» Task requirements: A faithful, picture-free copy of the listing below is required.

» Exercise data:
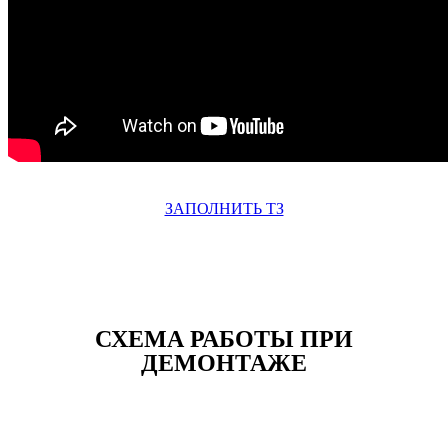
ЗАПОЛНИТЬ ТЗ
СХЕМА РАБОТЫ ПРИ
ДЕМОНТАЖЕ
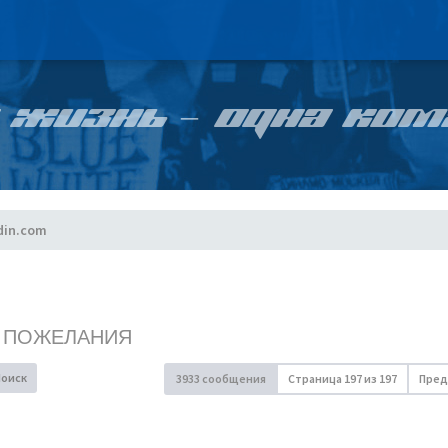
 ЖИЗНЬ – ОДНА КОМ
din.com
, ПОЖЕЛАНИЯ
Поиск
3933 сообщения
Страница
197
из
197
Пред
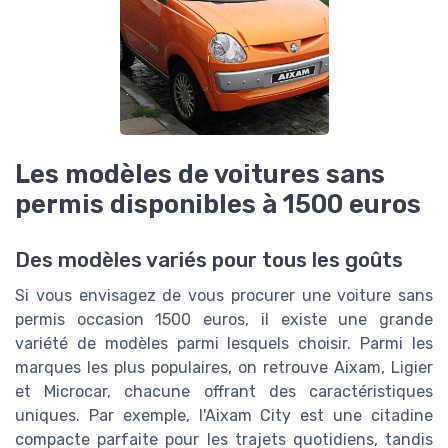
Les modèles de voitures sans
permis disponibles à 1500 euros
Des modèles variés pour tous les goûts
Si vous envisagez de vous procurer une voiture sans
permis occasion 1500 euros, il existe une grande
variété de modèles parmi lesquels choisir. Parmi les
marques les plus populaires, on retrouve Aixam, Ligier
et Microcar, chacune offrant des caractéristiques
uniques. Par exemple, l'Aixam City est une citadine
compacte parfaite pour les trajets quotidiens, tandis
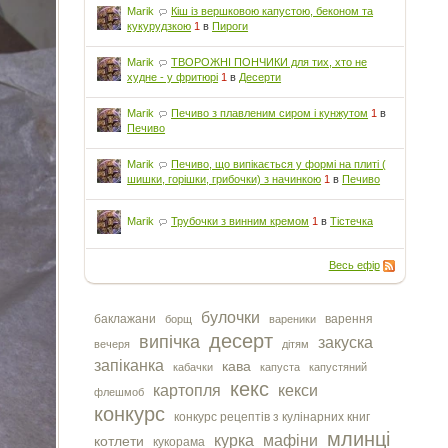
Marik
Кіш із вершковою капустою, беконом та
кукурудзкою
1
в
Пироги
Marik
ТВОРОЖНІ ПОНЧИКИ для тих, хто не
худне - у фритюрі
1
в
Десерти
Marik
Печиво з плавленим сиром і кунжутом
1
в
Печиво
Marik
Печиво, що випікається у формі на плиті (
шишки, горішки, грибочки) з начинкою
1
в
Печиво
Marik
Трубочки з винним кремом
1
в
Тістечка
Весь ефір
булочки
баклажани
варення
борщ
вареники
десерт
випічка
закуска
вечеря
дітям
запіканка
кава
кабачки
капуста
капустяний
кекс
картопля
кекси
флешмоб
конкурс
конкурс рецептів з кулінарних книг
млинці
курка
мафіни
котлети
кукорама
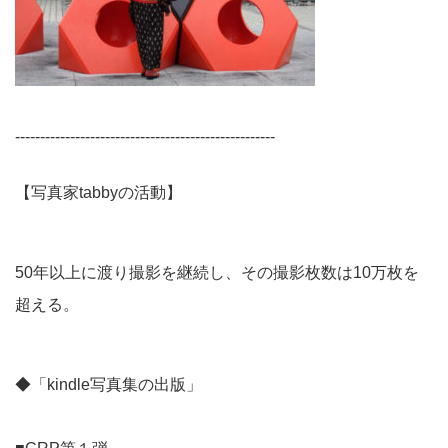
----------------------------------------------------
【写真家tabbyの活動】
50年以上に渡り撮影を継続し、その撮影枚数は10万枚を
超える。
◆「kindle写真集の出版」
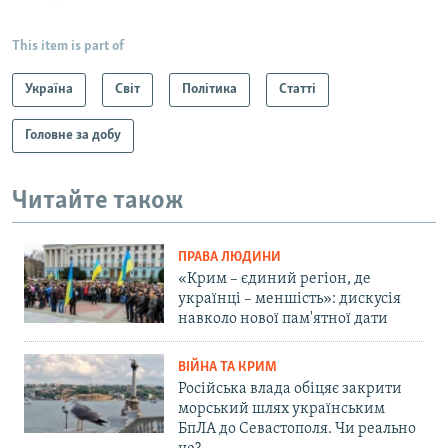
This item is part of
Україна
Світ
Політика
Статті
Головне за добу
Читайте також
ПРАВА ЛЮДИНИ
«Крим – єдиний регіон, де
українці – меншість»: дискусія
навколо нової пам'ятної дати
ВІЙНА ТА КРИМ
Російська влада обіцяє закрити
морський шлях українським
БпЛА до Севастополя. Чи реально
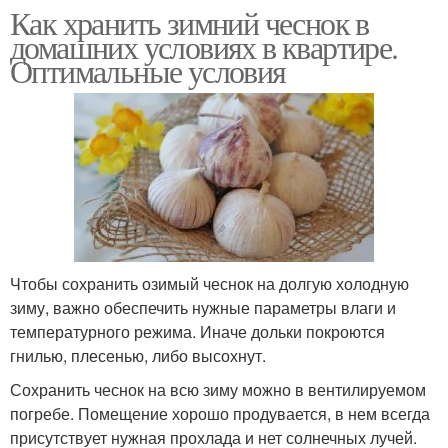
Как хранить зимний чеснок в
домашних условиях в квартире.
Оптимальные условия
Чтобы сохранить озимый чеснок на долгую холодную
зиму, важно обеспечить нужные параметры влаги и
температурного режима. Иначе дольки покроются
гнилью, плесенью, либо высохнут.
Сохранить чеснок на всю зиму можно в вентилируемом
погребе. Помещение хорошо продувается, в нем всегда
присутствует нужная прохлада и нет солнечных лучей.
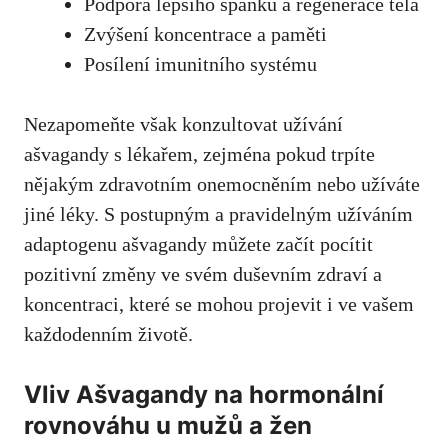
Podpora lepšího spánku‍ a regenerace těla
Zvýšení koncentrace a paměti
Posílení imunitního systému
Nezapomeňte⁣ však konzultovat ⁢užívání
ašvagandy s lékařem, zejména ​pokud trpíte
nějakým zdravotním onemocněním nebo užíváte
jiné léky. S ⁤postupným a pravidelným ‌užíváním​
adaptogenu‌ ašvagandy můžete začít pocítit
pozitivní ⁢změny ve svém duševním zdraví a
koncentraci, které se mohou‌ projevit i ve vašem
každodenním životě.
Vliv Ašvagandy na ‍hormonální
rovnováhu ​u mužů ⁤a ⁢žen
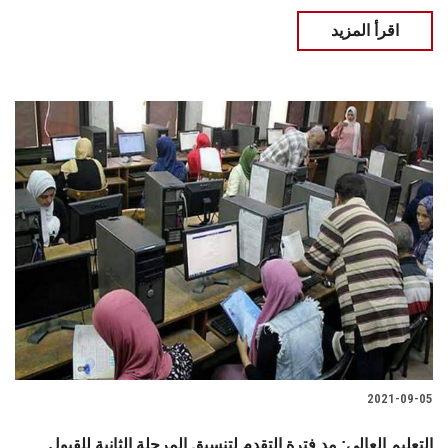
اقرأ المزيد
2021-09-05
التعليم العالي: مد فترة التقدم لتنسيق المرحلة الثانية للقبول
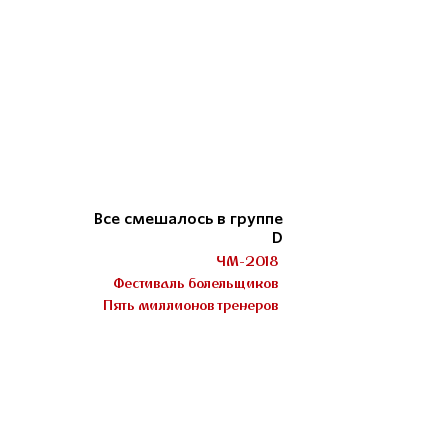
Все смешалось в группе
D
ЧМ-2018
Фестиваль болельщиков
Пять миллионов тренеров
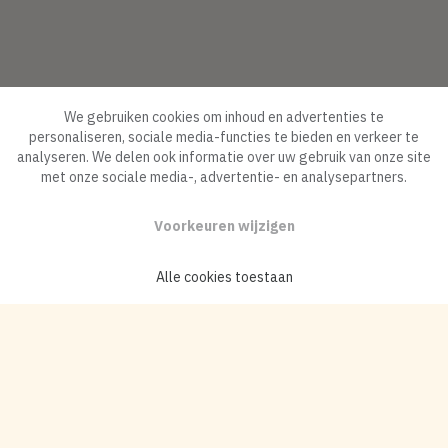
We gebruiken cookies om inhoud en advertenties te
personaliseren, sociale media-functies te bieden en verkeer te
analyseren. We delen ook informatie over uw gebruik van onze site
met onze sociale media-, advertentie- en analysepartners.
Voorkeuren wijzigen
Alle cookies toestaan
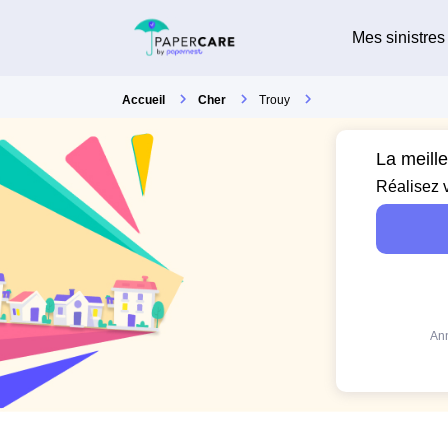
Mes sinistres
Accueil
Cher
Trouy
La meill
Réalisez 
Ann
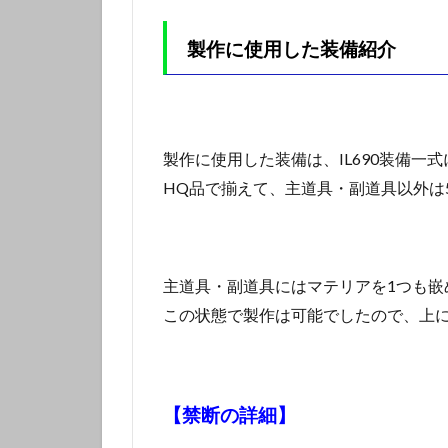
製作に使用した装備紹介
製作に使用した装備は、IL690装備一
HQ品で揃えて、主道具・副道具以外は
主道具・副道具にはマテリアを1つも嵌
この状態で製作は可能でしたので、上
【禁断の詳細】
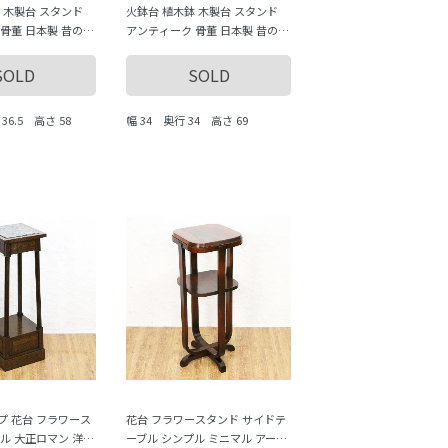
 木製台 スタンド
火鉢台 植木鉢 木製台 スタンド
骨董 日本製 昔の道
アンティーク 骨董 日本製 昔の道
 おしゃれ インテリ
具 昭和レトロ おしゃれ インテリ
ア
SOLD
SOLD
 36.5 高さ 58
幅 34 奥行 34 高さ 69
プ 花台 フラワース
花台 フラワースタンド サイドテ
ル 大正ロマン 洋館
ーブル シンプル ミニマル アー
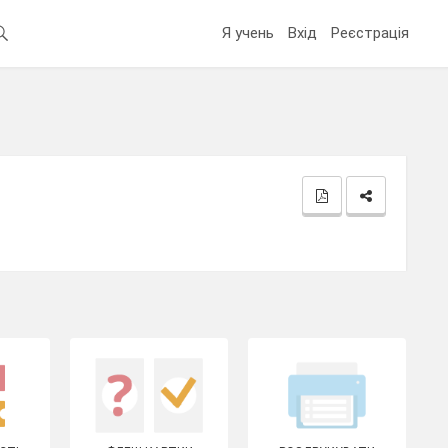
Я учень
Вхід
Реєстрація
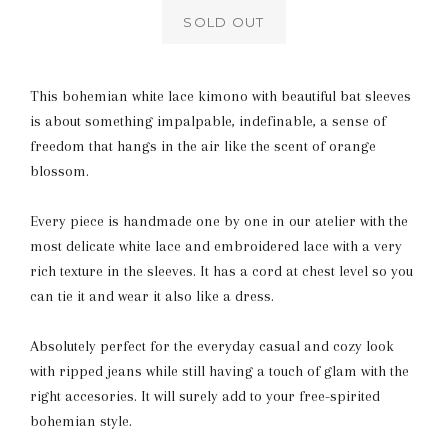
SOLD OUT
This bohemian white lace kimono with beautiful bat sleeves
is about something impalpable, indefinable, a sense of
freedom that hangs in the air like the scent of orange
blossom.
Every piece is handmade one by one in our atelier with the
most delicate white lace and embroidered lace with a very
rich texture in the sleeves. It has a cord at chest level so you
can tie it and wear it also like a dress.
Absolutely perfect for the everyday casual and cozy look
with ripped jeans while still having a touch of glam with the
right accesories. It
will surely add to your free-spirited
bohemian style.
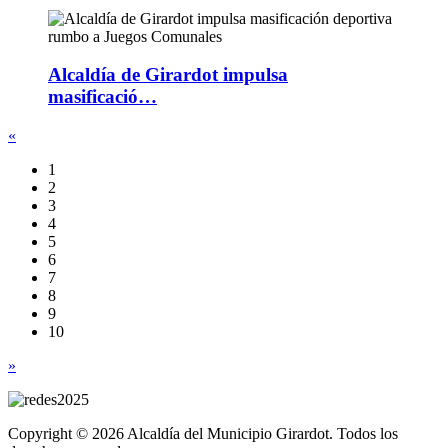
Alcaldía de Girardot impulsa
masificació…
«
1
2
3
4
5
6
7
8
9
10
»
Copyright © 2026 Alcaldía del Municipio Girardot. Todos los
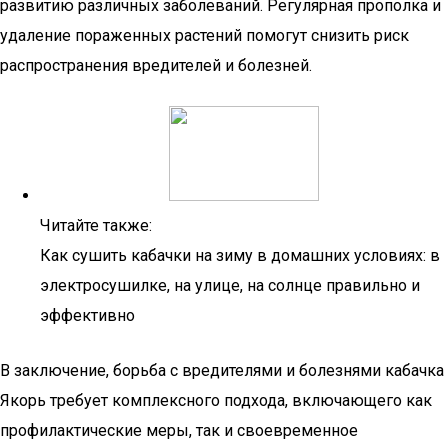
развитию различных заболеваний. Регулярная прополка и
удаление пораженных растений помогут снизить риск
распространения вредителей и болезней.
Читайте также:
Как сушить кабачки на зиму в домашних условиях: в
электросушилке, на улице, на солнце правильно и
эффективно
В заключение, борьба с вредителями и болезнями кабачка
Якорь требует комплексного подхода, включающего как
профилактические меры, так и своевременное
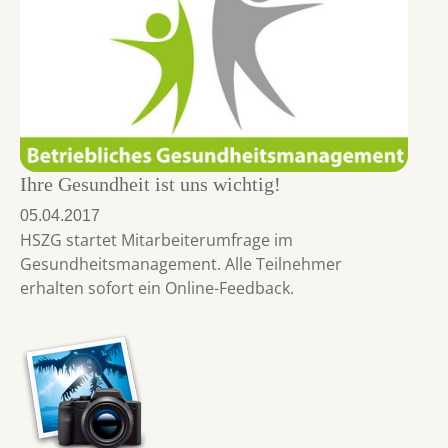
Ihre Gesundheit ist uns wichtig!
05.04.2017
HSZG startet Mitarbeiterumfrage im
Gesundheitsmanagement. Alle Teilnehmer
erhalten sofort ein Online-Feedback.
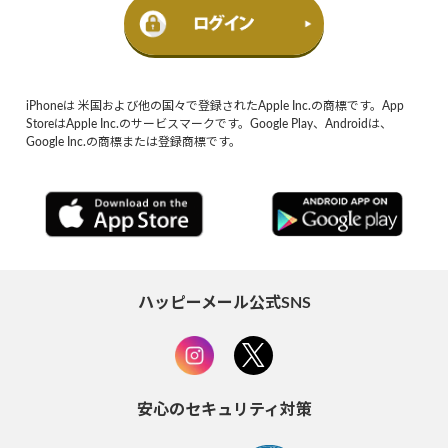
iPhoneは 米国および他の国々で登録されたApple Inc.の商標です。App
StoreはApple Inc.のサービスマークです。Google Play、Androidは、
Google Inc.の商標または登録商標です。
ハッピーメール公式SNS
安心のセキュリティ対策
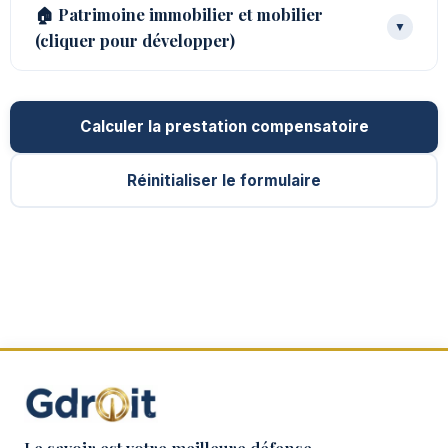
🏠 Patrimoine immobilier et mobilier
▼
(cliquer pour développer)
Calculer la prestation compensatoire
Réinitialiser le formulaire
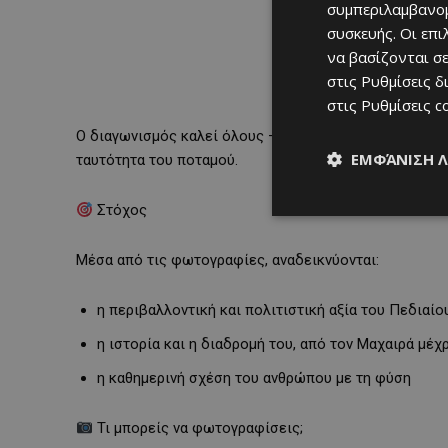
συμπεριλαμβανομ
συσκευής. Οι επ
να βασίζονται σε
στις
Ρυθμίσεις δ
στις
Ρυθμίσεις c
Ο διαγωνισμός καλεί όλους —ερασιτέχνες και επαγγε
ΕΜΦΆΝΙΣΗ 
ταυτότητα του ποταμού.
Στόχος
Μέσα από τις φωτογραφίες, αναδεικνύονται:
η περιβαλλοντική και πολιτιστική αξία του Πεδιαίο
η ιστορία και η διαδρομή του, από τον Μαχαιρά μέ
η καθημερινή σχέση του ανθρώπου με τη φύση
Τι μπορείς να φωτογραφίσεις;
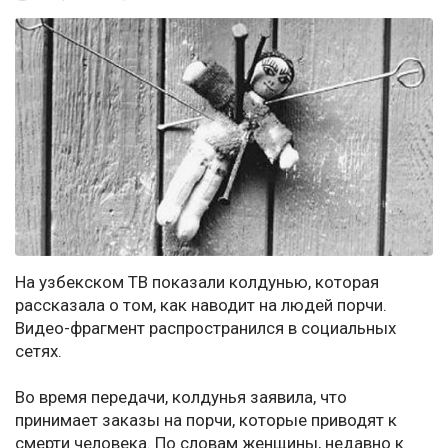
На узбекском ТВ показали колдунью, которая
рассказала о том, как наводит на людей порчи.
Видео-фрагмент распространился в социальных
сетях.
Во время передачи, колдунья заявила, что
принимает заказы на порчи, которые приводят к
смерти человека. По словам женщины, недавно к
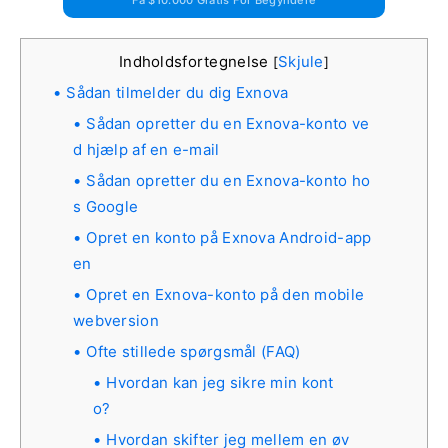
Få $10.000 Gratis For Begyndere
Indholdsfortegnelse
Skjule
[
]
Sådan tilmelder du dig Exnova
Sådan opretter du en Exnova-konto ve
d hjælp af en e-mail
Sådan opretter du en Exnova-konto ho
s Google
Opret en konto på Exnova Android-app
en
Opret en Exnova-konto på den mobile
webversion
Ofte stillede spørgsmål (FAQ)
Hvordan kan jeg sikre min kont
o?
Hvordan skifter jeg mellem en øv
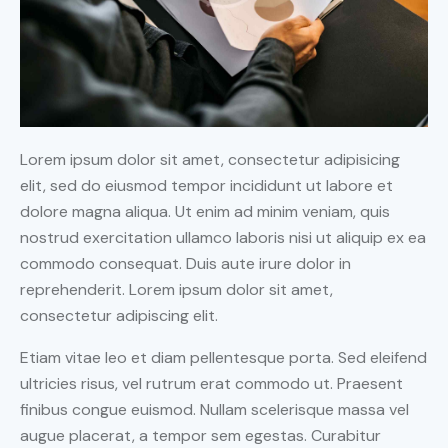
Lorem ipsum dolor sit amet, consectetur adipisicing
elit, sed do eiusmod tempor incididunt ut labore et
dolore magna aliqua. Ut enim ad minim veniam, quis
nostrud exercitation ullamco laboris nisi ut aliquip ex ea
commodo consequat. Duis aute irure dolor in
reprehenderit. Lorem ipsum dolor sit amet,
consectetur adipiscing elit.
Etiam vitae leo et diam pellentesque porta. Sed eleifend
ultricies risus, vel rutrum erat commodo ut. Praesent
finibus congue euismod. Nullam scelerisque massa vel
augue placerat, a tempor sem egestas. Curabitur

» Output:
ЗАПОЛНИТЬ ТЗ
СХЕМА РАБОТЫ ПРИ
ДЕМОНТАЖЕ
 ЖИЗНЬ – ОДНА КОМ
din.com
, ПОЖЕЛАНИЯ
Поиск
3933 сообщения
Страница
197
из
197
Пред
Les modèles de voitures sans
permis disponibles à 1500 euros
Des modèles variés pour tous les goûts
Si vous envisagez de vous procurer une voiture sans
permis occasion 1500 euros, il existe une grande
variété de modèles parmi lesquels choisir. Parmi les
marques les plus populaires, on retrouve Aixam, Ligier
et Microcar, chacune offrant des caractéristiques
uniques. Par exemple, l'Aixam City est une citadine
compacte parfaite pour les trajets quotidiens, tandis
Marik
Кіш із вершковою капустою, беконом та
кукурудзкою
1
в
Пироги
Marik
ТВОРОЖНІ ПОНЧИКИ для тих, хто не
худне - у фритюрі
1
в
Десерти
Marik
Печиво з плавленим сиром і кунжутом
1
в
Печиво
Marik
Печиво, що випікається у формі на плиті (
шишки, горішки, грибочки) з начинкою
1
в
Печиво
Marik
Трубочки з винним кремом
1
в
Тістечка
Весь ефір
булочки
баклажани
варення
борщ
вареники
десерт
випічка
закуска
вечеря
дітям
запіканка
кава
кабачки
капуста
капустяний
кекс
картопля
кекси
флешмоб
конкурс
конкурс рецептів з кулінарних книг
млинці
курка
мафіни
котлети
кукорама
----------------------------------------------------
【写真家tabbyの活動】
50年以上に渡り撮影を継続し、その撮影枚数は10万枚を
超える。
◆「kindle写真集の出版」
This item is part of
Україна
Світ
Політика
Статті
Головне за добу
Читайте також
ПРАВА ЛЮДИНИ
«Крим – єдиний регіон, де
українці – меншість»: дискусія
навколо нової пам'ятної дати
ВІЙНА ТА КРИМ
Російська влада обіцяє закрити
морський шлях українським
БпЛА до Севастополя. Чи реально
Как хранить зимний чеснок в
домашних условиях в квартире.
Оптимальные условия
Чтобы сохранить озимый чеснок на долгую холодную
зиму, важно обеспечить нужные параметры влаги и
температурного режима. Иначе дольки покроются
гнилью, плесенью, либо высохнут.
Сохранить чеснок на всю зиму можно в вентилируемом
погребе. Помещение хорошо продувается, в нем всегда
присутствует нужная прохлада и нет солнечных лучей.
Podpora lepšího spánku‍ a regenerace těla
Zvýšení koncentrace a paměti
Posílení imunitního systému
Nezapomeňte⁣ však konzultovat ⁢užívání
ašvagandy s lékařem, zejména ​pokud trpíte
nějakým zdravotním onemocněním nebo užíváte
jiné léky. S ⁤postupným a pravidelným ‌užíváním​
adaptogenu‌ ašvagandy můžete začít pocítit
pozitivní ⁢změny ve svém duševním zdraví a
koncentraci, které se mohou‌ projevit i ve vašem
každodenním životě.
Vliv Ašvagandy na ‍hormonální
rovnováhu ​u mužů ⁤a ⁢žen
اقرأ المزيد
2021-09-05
التعليم العالي: مد فترة التقدم لتنسيق المرحلة الثانية للقبول
Все смешалось в группе
D
ЧМ-2018
Фестиваль болельщиков
Пять миллионов тренеров
We gebruiken cookies om inhoud en advertenties te
personaliseren, sociale media-functies te bieden en verkeer te
analyseren. We delen ook informatie over uw gebruik van onze site
met onze sociale media-, advertentie- en analysepartners.
Voorkeuren wijzigen
Alle cookies toestaan
Mes sinistres
Accueil
Cher
Trouy
La meill
Réalisez 
Ann
製作に使用した装備紹介
製作に使用した装備は、IL690装備一
HQ品で揃えて、主道具・副道具以外は
主道具・副道具にはマテリアを1つも嵌
この状態で製作は可能でしたので、上
【禁断の詳細】
 木製台 スタンド
火鉢台 植木鉢 木製台 スタンド
骨董 日本製 昔の道
アンティーク 骨董 日本製 昔の道
 おしゃれ インテリ
具 昭和レトロ おしゃれ インテリ
ア
SOLD
SOLD
 36.5 高さ 58
幅 34 奥行 34 高さ 69
プ 花台 フラワース
花台 フラワースタンド サイドテ
ル 大正ロマン 洋館
ーブル シンプル ミニマル アー
Я учень
Вхід
Реєстрація
SOLD OUT
This bohemian white lace kimono with beautiful bat sleeves
is about something impalpable, indefinable, a sense of
freedom that hangs in the air like the scent of orange
blossom.
Every piece is handmade one by one in our atelier with the
most delicate white lace and embroidered lace with a very
rich texture in the sleeves. It has a cord at chest level so you
can tie it and wear it also like a dress.
Absolutely perfect for the everyday casual and cozy look
with ripped jeans while still having a touch of glam with the
right accesories. It
will surely add to your free-spirited
bohemian style.
Alcaldía de Girardot impulsa
masificació…
«
1
2
3
4
5
6
7
8
9
10
»
Copyright © 2026 Alcaldía del Municipio Girardot. Todos los
развитию различных заболеваний. Регулярная прополка и
удаление пораженных растений помогут снизить риск
распространения вредителей и болезней.
Читайте также:
Как сушить кабачки на зиму в домашних условиях: в
электросушилке, на улице, на солнце правильно и
эффективно
В заключение, борьба с вредителями и болезнями кабачка
Якорь требует комплексного подхода, включающего как
профилактические меры, так и своевременное
Ihre Gesundheit ist uns wichtig!
05.04.2017
HSZG startet Mitarbeiterumfrage im
Gesundheitsmanagement. Alle Teilnehmer
erhalten sofort ein Online-Feedback.
iPhoneは 米国および他の国々で登録されたApple Inc.の商標です。App
StoreはApple Inc.のサービスマークです。Google Play、Androidは、
Google Inc.の商標または登録商標です。
ハッピーメール公式SNS
安心のセキュリティ対策
🏠 Patrimoine immobilier et mobilier
▼
(cliquer pour développer)
Calculer la prestation compensatoire
Réinitialiser le formulaire
συμπεριλαμβανομ
συσκευής. Οι επ
να βασίζονται σε
στις
Ρυθμίσεις δ
στις
Ρυθμίσεις c
Ο διαγωνισμός καλεί όλους —ερασιτέχνες και επαγγε
ΕΜΦΆΝΙΣΗ 
ταυτότητα του ποταμού.
Στόχος
Μέσα από τις φωτογραφίες, αναδεικνύονται:
η περιβαλλοντική και πολιτιστική αξία του Πεδιαίο
η ιστορία και η διαδρομή του, από τον Μαχαιρά μέ
η καθημερινή σχέση του ανθρώπου με τη φύση
Τι μπορείς να φωτογραφίσεις;
На узбекском ТВ показали колдунью, которая
рассказала о том, как наводит на людей порчи.
Видео-фрагмент распространился в социальных
сетях.
Во время передачи, колдунья заявила, что
принимает заказы на порчи, которые приводят к
смерти человека. По словам женщины, недавно к
Få $10.000 Gratis For Begyndere
Indholdsfortegnelse
Skjule
[
]
Sådan tilmelder du dig Exnova
Sådan opretter du en Exnova-konto ve
d hjælp af en e-mail
Sådan opretter du en Exnova-konto ho
s Google
Opret en konto på Exnova Android-app
en
Opret en Exnova-konto på den mobile
webversion
Ofte stillede spørgsmål (FAQ)
Hvordan kan jeg sikre min kont
o?
Hvordan skifter jeg mellem en øv
Lorem ipsum dolor sit amet, consectetur adipisicing
elit, sed do eiusmod tempor incididunt ut labore et
dolore magna aliqua. Ut enim ad minim veniam, quis
nostrud exercitation ullamco laboris nisi ut aliquip ex ea
commodo consequat. Duis aute irure dolor in
reprehenderit. Lorem ipsum dolor sit amet,
consectetur adipiscing elit.
Etiam vitae leo et diam pellentesque porta. Sed eleifend
ultricies risus, vel rutrum erat commodo ut. Praesent
finibus congue euismod. Nullam scelerisque massa vel
augue placerat, a tempor sem egestas. Curabitur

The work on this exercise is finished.